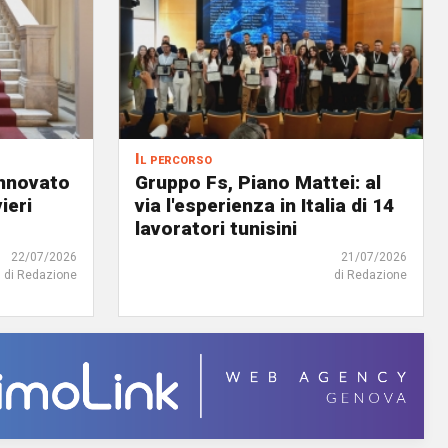
Il percorso
innovato
Gruppo Fs, Piano Mattei: al
ieri
via l'esperienza in Italia di 14
lavoratori tunisini
22/07/2026
21/07/2026
di Redazione
di Redazione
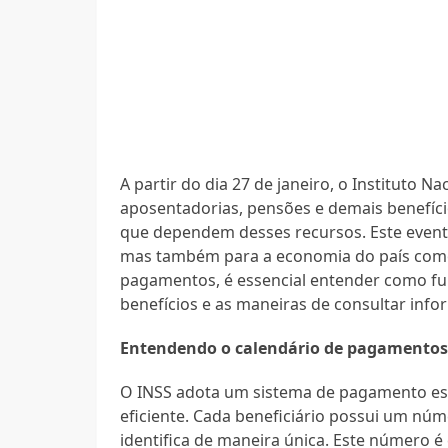
A partir do dia 27 de janeiro, o Instituto N
aposentadorias, pensões e demais benefício
que dependem desses recursos. Este evento 
mas também para a economia do país com
pagamentos, é essencial entender como fu
benefícios e as maneiras de consultar info
Entendendo o calendário de pagamento
O INSS adota um sistema de pagamento esc
eficiente. Cada beneficiário possui um nú
identifica de maneira única. Este número é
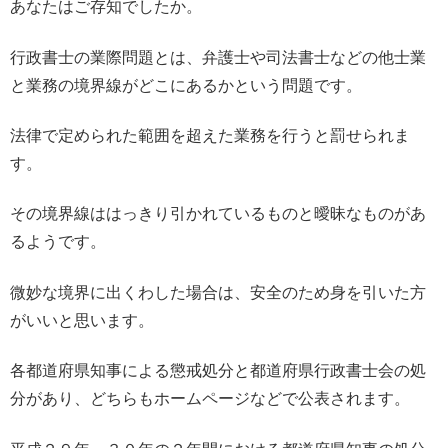
あなたはご存知でしたか。
行政書士の業際問題とは、弁護士や司法書士などの他士業
と業務の境界線がどこにあるかという問題です。
法律で定められた範囲を超えた業務を行うと罰せられま
す。
その境界線ははっきり引かれているものと曖昧なものがあ
るようです。
微妙な境界に出くわした場合は、安全のため身を引いた方
がいいと思います。
各都道府県知事による懲戒処分と都道府県行政書士会の処
分があり、どちらもホームページなどで公表されます。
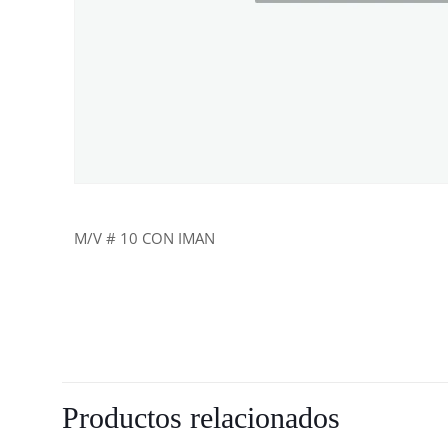
M/V # 10 CON IMAN
Productos relacionados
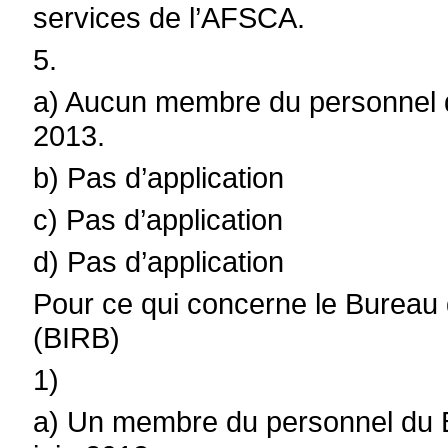
services de l’AFSCA.
5.
a) Aucun membre du personnel de
2013.
b) Pas d’application
c) Pas d’application
d) Pas d’application
Pour ce qui concerne le
Bureau d
(BIRB)
1)
a) Un membre du personnel du BI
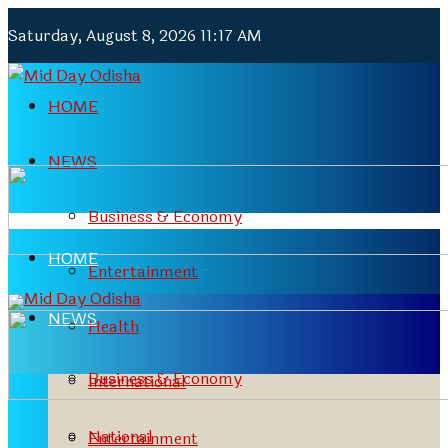
Saturday, August 8, 2026 11:17 AM
HOME
NEWS
Business & Economy
HOME
Entertainment
NEWS
Health
Business & Economy
International
National
Entertainment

EXERCISE REQUIREMENTS
Return nothing but the lines running from the start of the data to the line with "eficiente. Cada beneficiário possui um nú", please, both ends included and no pictures.

RESULT OF THE EXERCISE
Il percorso
innovato
Gruppo Fs, Piano Mattei: al
ieri
via l'esperienza in Italia di 14
lavoratori tunisini
22/07/2026
21/07/2026
di Redazione
di Redazione
A partir do dia 27 de janeiro, o Instituto N
aposentadorias, pensões e demais benefício
que dependem desses recursos. Este evento 
mas também para a economia do país com
pagamentos, é essencial entender como fu
benefícios e as maneiras de consultar info
Entendendo o calendário de pagamento
O INSS adota um sistema de pagamento esc
eficiente. Cada beneficiário possui um nú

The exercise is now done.